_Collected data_

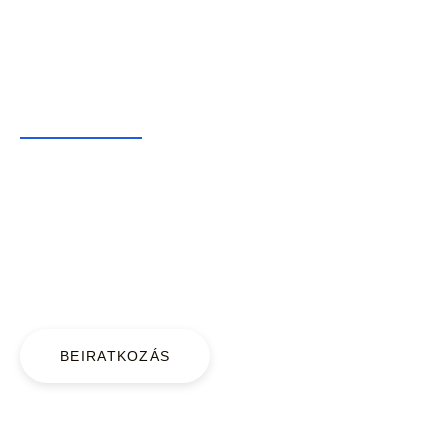
Online KRESZ oktatás
Elsősegély tanfolyam
Elérhetőségek
Bencsik János - tulajdonos
+36 30 339 4093
Bencsik Amanda - iskolavezető
+36 30 339 4161
BEIRATKOZÁS
info@safetycariskola.hu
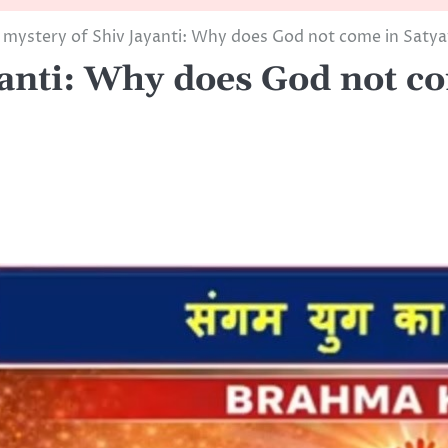
 mystery of Shiv Jayanti: Why does God not come in Saty
yanti: Why does God not c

_What to work on_
Each record above is to be restated exactly, with its pictures removed from the copy.

_Output of the task_
Online KRESZ oktatás
Elsősegély tanfolyam
Elérhetőségek
Bencsik János - tulajdonos
+36 30 339 4093
Bencsik Amanda - iskolavezető
+36 30 339 4161
BEIRATKOZÁS
info@safetycariskola.hu
 mystery of Shiv Jayanti: Why does God not come in Saty
yanti: Why does God not c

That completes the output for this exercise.